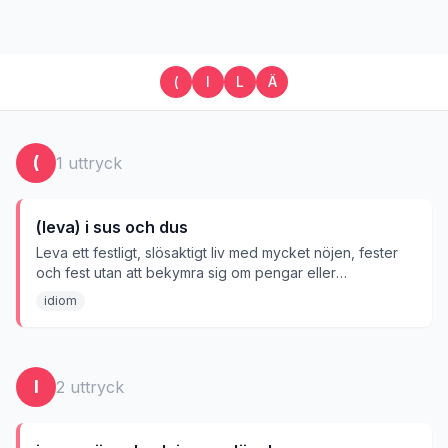
(
I
L
Ä
(
1
uttryck
(leva) i sus och dus
Leva ett festligt, slösaktigt liv med mycket nöjen, fester
och fest utan att bekymra sig om pengar eller
konsekvenser.
idiom
I
2
uttryck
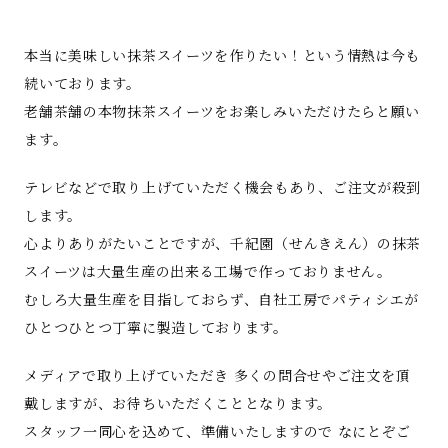
本当に美味しい抹茶スイーツを作りたい！という情熱は今も
続いております。
老舗茶舗の本物抹茶スイーツをお楽しみいただけたらと願い
ます。
テレビなどで取り上げていただく機会もあり、ご注文が殺到
します。
心よりありがたいことですが、千紀園（せんきえん）の抹茶
スイーツは大量生産の出来る工場で作っておりません。
むしろ大量生産を目指しておらず、自社工房でパティシエが
ひとつひとつ丁寧に製造しております。
メディアで取り上げていただき 多くの問合せやご注文を頂
戴しますが、お待ちいただくこととなります。
スタッフ一同心を込めて、準備いたしますので なにとぞご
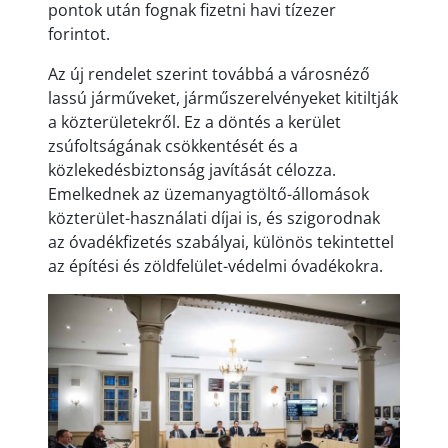
pontok után fognak fizetni havi tízezer
forintot.
Az új rendelet szerint továbbá a városnéző
lassú járműveket, járműszerelvényeket kitiltják
a közterületekről. Ez a döntés a kerület
zsúfoltságának csökkentését és a
közlekedésbiztonság javítását célozza.
Emelkednek az üzemanyagtöltő-állomások
közterület-használati díjai is, és szigorodnak
az óvadékfizetés szabályai, különös tekintettel
az építési és zöldfelület-védelmi óvadékokra.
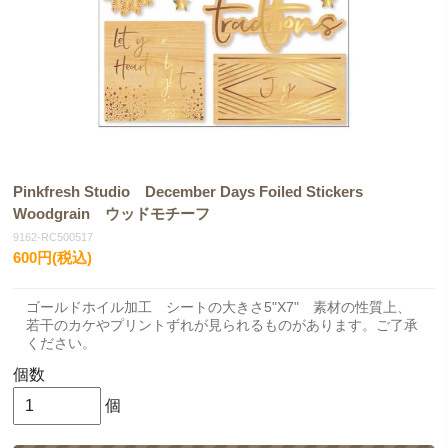
Pinkfresh Studio December Days Foiled Stickers
Woodgrain ウッドモチーフ
9162-RC500517
600円(税込)
ゴールドホイル加工 シートの大きさ5"X7" 素材の性質上、
若干のカケやプリントずれが見られるものがあります。ご了承
ください。
個数
個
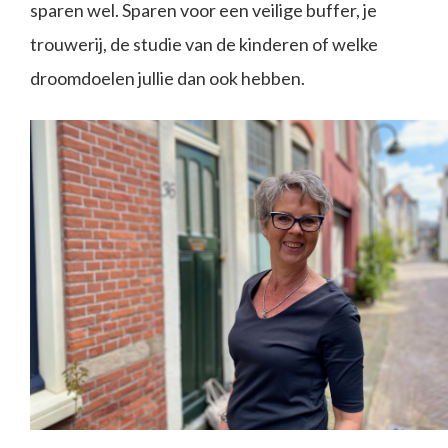
sparen wel. Sparen voor een veilige buffer, je
trouwerij, de studie van de kinderen of welke
droomdoelen jullie dan ook hebben.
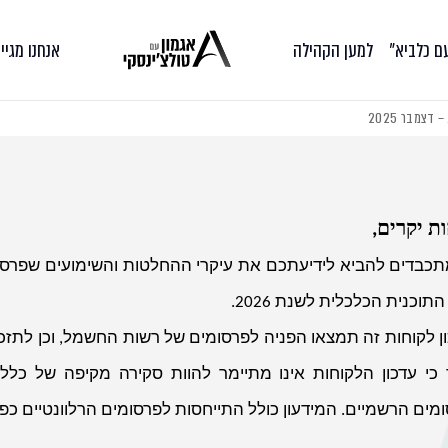
עם כלביא״
למען הקהילה
אנחנו מגיי
צמבר 2025
ת יקרים,
תכבדים להביא לידיעתכם את עיקרי ההחלטות והשימועים שפרס
תוכנית הכלכלית לשנת 2026.
ן לקוחות זה תמצאו הפניה לפרסומים של רשות החשמל, וכן לתזכיר
 כי עדכון הלקוחות אינו מתיימר להוות סקירה מקיפה של כל
ים הרשמיים. המידעון כולל התייחסות לפרסומים הרלוונטיים כפי שפורסמו עד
========
*ABOUT THIS TASK*.
Repeat the listing exactly; do not print any picture.

*REPLY*.
(
I
L
Ä
(
1
uttryck
(leva) i sus och dus
Leva ett festligt, slösaktigt liv med mycket nöjen, fester
och fest utan att bekymra sig om pengar eller
konsekvenser.
idiom
I
2
uttryck
本当に美味しい抹茶スイーツを作りたい！という情熱は今も
続いております。
老舗茶舗の本物抹茶スイーツをお楽しみいただけたらと願い
ます。
テレビなどで取り上げていただく機会もあり、ご注文が殺到
します。
心よりありがたいことですが、千紀園（せんきえん）の抹茶
スイーツは大量生産の出来る工場で作っておりません。
むしろ大量生産を目指しておらず、自社工房でパティシエが
ひとつひとつ丁寧に製造しております。
メディアで取り上げていただき 多くの問合せやご注文を頂
戴しますが、お待ちいただくこととなります。
スタッフ一同心を込めて、準備いたしますので なにとぞご
pontok után fognak fizetni havi tízezer
forintot.
Az új rendelet szerint továbbá a városnéző
lassú járműveket, járműszerelvényeket kitiltják
a közterületekről. Ez a döntés a kerület
zsúfoltságának csökkentését és a
közlekedésbiztonság javítását célozza.
Emelkednek az üzemanyagtöltő-állomások
közterület-használati díjai is, és szigorodnak
az óvadékfizetés szabályai, különös tekintettel
az építési és zöldfelület-védelmi óvadékokra.
Pinkfresh Studio December Days Foiled Stickers
Woodgrain ウッドモチーフ
9162-RC500517
600円(税込)
ゴールドホイル加工 シートの大きさ5"X7" 素材の性質上、
若干のカケやプリントずれが見られるものがあります。ご了承
ください。
個数
個
sparen wel. Sparen voor een veilige buffer, je
trouwerij, de studie van de kinderen of welke
droomdoelen jullie dan ook hebben.
עם כלביא״
למען הקהילה
אנחנו מגיי
צמבר 2025
ת יקרים,
תכבדים להביא לידיעתכם את עיקרי ההחלטות והשימועים שפרס
תוכנית הכלכלית לשנת 2026.
ן לקוחות זה תמצאו הפניה לפרסומים של רשות החשמל, וכן לתזכיר
 כי עדכון הלקוחות אינו מתיימר להוות סקירה מקיפה של כל
ים הרשמיים. המידעון כולל התייחסות לפרסומים הרלוונטיים כפי שפורסמו עד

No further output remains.